Pelo segundo ano consecutivo não será possível arrastar o pé no salão ao som de Luiz Gonzaga nem assar o milho na fogueira feita em homenagem a São João. Devido ao avanço da pandemia e o baixo índice de vacinados contra a Covid-19 no Brasil, os amantes das festas juninas terão que se contentar em vestir suas camisas quadriculadas e vestidos de chita para ficarem na segurança de seus lares.
Quem teve o privilégio de aproveitar os arraiais de anos anteriores poderá se apegar às lembranças e tentar revivê-las de alguma forma com os parentes e amigos mais próximos. Já os mais jovens, sobretudo as crianças, que ainda não contam com essa memória afetiva, irão conhecer uma maneira diferente de festejar.

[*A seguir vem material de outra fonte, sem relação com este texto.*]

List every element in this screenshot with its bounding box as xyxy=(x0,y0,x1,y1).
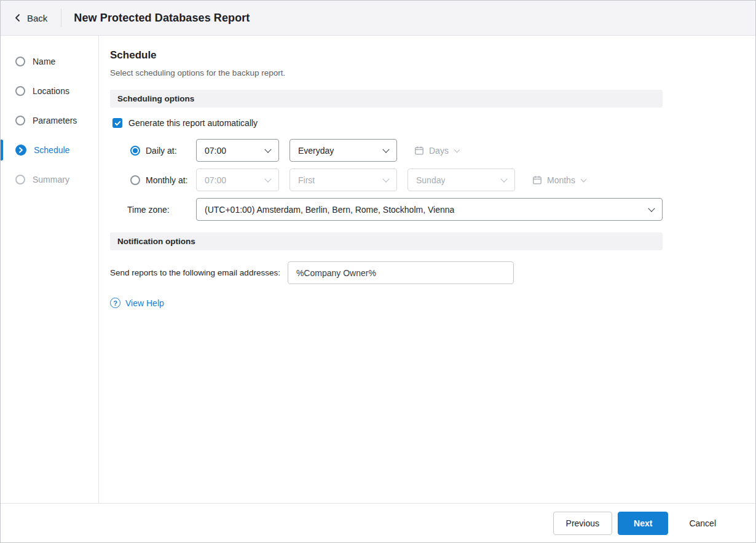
monthly-time-value: 07:00 xyxy=(205,175,226,185)
scheduling-options-header: Scheduling options xyxy=(110,90,663,108)
step-label: Locations xyxy=(33,86,69,96)
step-pending-icon xyxy=(15,116,25,125)
chevron-down-icon xyxy=(454,146,460,153)
sidebar-step-summary[interactable]: Summary xyxy=(1,165,98,194)
check-icon xyxy=(114,120,121,127)
chevron-down-icon xyxy=(648,205,655,212)
timezone-label: Time zone: xyxy=(127,205,170,215)
step-label: Parameters xyxy=(33,116,77,125)
daily-days-selector[interactable]: Days xyxy=(414,146,459,156)
daily-time-select[interactable]: 07:00 xyxy=(196,139,279,162)
daily-schedule-row: Daily at: 07:00 Everyday Days xyxy=(110,139,663,162)
daily-label: Daily at: xyxy=(146,146,177,156)
cancel-button[interactable]: Cancel xyxy=(687,512,719,535)
monthly-period-label: Months xyxy=(547,175,575,185)
monthly-radio[interactable] xyxy=(130,175,140,185)
step-pending-icon xyxy=(15,175,25,184)
wizard-steps-sidebar: Name Locations Parameters Schedule Summa… xyxy=(1,36,99,503)
email-input[interactable] xyxy=(288,261,514,284)
back-button[interactable]: Back xyxy=(12,9,53,27)
monthly-schedule-row: Monthly at: 07:00 First Sunday xyxy=(110,168,663,191)
sidebar-step-locations[interactable]: Locations xyxy=(1,76,98,106)
step-pending-icon xyxy=(15,57,25,66)
monthly-weekday-value: Sunday xyxy=(416,175,445,185)
footer-bar: Previous Next Cancel xyxy=(1,503,755,542)
monthly-week-select[interactable]: First xyxy=(289,168,397,191)
page-title: Schedule xyxy=(110,49,663,61)
daily-frequency-select[interactable]: Everyday xyxy=(289,139,397,162)
main-content: Schedule Select scheduling options for t… xyxy=(99,36,755,503)
sidebar-step-name[interactable]: Name xyxy=(1,47,98,76)
step-pending-icon xyxy=(15,86,25,96)
email-label: Send reports to the following email addr… xyxy=(110,268,280,277)
page-subtitle: Select scheduling options for the backup… xyxy=(110,68,663,77)
view-help-label: View Help xyxy=(125,298,164,308)
next-button[interactable]: Next xyxy=(618,512,668,535)
calendar-icon xyxy=(532,175,542,185)
step-current-icon xyxy=(15,145,26,156)
daily-time-value: 07:00 xyxy=(205,146,226,156)
previous-button[interactable]: Previous xyxy=(553,512,612,535)
chevron-down-icon xyxy=(264,146,271,153)
calendar-icon xyxy=(414,146,424,156)
monthly-time-select[interactable]: 07:00 xyxy=(196,168,279,191)
step-label: Name xyxy=(33,57,55,66)
topbar-divider xyxy=(61,9,61,27)
section-header-label: Notification options xyxy=(117,237,195,246)
daily-period-label: Days xyxy=(429,146,449,156)
daily-radio[interactable] xyxy=(130,146,140,156)
timezone-select[interactable]: (UTC+01:00) Amsterdam, Berlin, Bern, Rom… xyxy=(196,198,663,221)
timezone-value: (UTC+01:00) Amsterdam, Berlin, Bern, Rom… xyxy=(205,205,454,215)
top-bar: Back New Protected Databases Report xyxy=(1,1,755,36)
chevron-down-icon xyxy=(382,175,389,182)
step-label: Summary xyxy=(33,175,69,184)
monthly-week-value: First xyxy=(298,175,315,185)
sidebar-step-parameters[interactable]: Parameters xyxy=(1,106,98,135)
chevron-left-icon xyxy=(13,13,23,23)
chevron-down-icon xyxy=(382,146,389,153)
sidebar-step-schedule[interactable]: Schedule xyxy=(1,135,98,165)
wizard-window: Back New Protected Databases Report Name… xyxy=(0,0,756,543)
timezone-row: Time zone: (UTC+01:00) Amsterdam, Berlin… xyxy=(110,198,663,221)
section-header-label: Scheduling options xyxy=(117,94,194,103)
chevron-down-icon xyxy=(264,175,271,182)
auto-generate-label: Generate this report automatically xyxy=(128,118,258,128)
view-help-link[interactable]: ? View Help xyxy=(110,298,663,308)
email-row: Send reports to the following email addr… xyxy=(110,261,663,284)
chevron-down-icon xyxy=(500,175,507,182)
help-icon: ? xyxy=(110,298,120,308)
back-label: Back xyxy=(27,13,47,23)
monthly-months-selector[interactable]: Months xyxy=(532,175,586,185)
monthly-weekday-select[interactable]: Sunday xyxy=(408,168,515,191)
monthly-label: Monthly at: xyxy=(146,175,187,185)
notification-options-header: Notification options xyxy=(110,232,663,250)
chevron-down-icon xyxy=(580,176,586,182)
auto-generate-checkbox[interactable] xyxy=(112,118,122,128)
window-title: New Protected Databases Report xyxy=(74,12,250,25)
step-label: Schedule xyxy=(34,145,69,155)
daily-frequency-value: Everyday xyxy=(298,146,334,156)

Para manter viva a tradição, a dermatologista Aleksana Viana, 38, e o advogado Ivo Machado, 36, fizeram questão que os filhos, Ricardo e Letícia, tivessem contato com os símbolos juninos ao longo deste mês. Há pouco mais de uma semana, eles comemoraram os 11 meses de nascimento do caçula com a temática junina. Todos se vestiram a caráter para o arraiá do garoto.
"Lembro que na minha infância todo ano minha mãe me enfeitava com vestido, trancinha. Na casa do meu avô era tradição ter fogueiras, fogos. São João é muito marcante na vida dos nordestinos. A gente constrói toda uma memória afetiva ao longo da vida", disse a mãe dos pequenos.

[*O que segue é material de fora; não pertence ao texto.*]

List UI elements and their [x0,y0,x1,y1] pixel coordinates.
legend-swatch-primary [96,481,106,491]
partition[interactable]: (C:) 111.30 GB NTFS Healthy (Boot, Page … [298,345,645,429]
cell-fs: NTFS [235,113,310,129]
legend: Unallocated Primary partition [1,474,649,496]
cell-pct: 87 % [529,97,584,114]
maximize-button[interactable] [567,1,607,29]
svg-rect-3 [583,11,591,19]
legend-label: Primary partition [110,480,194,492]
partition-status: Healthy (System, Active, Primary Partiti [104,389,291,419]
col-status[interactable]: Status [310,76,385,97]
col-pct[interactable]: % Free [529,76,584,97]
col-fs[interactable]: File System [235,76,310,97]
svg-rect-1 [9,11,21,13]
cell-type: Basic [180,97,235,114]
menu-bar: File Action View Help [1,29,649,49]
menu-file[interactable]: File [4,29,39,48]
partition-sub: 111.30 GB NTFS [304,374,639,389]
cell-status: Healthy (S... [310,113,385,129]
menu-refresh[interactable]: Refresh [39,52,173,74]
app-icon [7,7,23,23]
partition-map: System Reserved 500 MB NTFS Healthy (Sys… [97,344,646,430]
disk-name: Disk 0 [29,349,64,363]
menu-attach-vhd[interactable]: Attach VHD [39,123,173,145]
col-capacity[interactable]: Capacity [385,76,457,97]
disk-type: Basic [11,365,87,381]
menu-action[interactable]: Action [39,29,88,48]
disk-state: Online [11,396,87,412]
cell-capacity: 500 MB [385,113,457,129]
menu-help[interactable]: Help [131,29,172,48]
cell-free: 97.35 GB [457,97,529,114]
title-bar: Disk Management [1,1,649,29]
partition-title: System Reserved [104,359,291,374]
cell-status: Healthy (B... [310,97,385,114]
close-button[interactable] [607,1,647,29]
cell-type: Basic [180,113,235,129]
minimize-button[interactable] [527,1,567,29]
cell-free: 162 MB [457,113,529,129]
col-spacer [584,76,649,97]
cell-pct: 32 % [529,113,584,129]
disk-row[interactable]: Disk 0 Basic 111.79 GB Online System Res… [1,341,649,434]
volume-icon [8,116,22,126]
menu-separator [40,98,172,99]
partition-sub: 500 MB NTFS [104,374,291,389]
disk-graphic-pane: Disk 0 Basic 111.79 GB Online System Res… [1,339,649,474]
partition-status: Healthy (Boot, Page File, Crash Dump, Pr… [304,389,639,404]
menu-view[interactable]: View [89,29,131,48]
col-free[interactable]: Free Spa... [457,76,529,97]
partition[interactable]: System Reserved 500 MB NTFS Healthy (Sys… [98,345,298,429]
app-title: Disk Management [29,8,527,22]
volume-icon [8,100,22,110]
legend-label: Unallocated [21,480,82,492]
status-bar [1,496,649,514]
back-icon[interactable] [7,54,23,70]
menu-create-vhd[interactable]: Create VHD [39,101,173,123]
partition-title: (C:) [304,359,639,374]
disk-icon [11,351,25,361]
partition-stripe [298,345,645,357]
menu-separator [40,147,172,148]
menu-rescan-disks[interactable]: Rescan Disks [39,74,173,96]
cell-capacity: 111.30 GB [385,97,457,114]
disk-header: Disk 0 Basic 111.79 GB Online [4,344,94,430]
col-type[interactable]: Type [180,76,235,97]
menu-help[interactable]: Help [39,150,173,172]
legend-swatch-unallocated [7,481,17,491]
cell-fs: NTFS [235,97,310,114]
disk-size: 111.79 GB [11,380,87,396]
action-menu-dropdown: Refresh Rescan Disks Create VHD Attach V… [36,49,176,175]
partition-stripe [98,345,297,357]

Aleksana lembra que nos anos anteriores à pandemia a filha, que hoje tem 6 anos, teve bastante contato com o São João não somente em casa com a família, mas também na escola, o que não aconteceu em 2020 e 2021, devido a suspensão das aulas presenciais.
"Ela nem lembra direito como é uma festa junina. Por isso, este ano fiz questão de levá-la na loja para escolher o vestido dela comigo porque antes eu escolhia sozinha. Também levei ela na padaria para mostrar as comidas de milho, os bolos típicos dessa época. Como de costume, ao longo desse mês estamos ouvindo mais forró e ela já está acostumada com o ritmo. Foram algumas formas que encontramos para mostrar a ela o que é o São João", comenta.

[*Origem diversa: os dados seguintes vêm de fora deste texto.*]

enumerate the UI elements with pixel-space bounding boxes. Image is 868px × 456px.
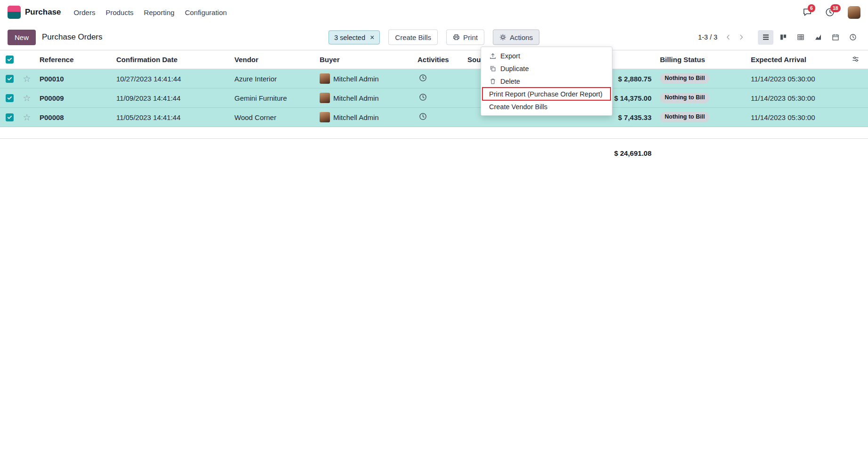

De acordo com a professora do Departamento de História da Universidade Católica de Pernambuco (Unicap) Lídia Rafaela Santos, a infância é o momento de maior definição do entendimento do que é a sociabilidade da festa. É quando a pessoa vai criando laços do que pode vir a ser.
"As crianças estão passando por uma série de restrições, principalmente de sociabilidade festivas, que com certeza vão afetá-las. A gente não sabe exatamente como, mas vão interferir no retorno das festividades. Vai criar um impacto forte porque a memória da criança vai ser o São João virtual, mas não significa que as mudanças serão difíceis, justamente porque as crianças estão vivenciando uma maneira diferente de celebrar e já vão crescer com isto na mente", disse Santos.
A professora conta ainda que após grandes impactos a sociedade aprende a se organizar, sem esquecer o que passou, mas apegada a novidades e tradições e isso vai alterando a forma de festejar. No entanto, é difícil prever o grau da mudança porque algumas coisas que aparecem como muitos revolucionárias não mudam significativamente a tradição e outras que aparentemente não teriam grande impacto se tornam símbolos.
"O São João já incorporou várias novidades de acordo com as necessidades presentes que a gente já naturalizou, como a quadrilha que surgiu no século 20. Outras que foram extremamente combatidas desde pelo menos o século 18, como os fogos de artifício, continuam aí", acrescenta.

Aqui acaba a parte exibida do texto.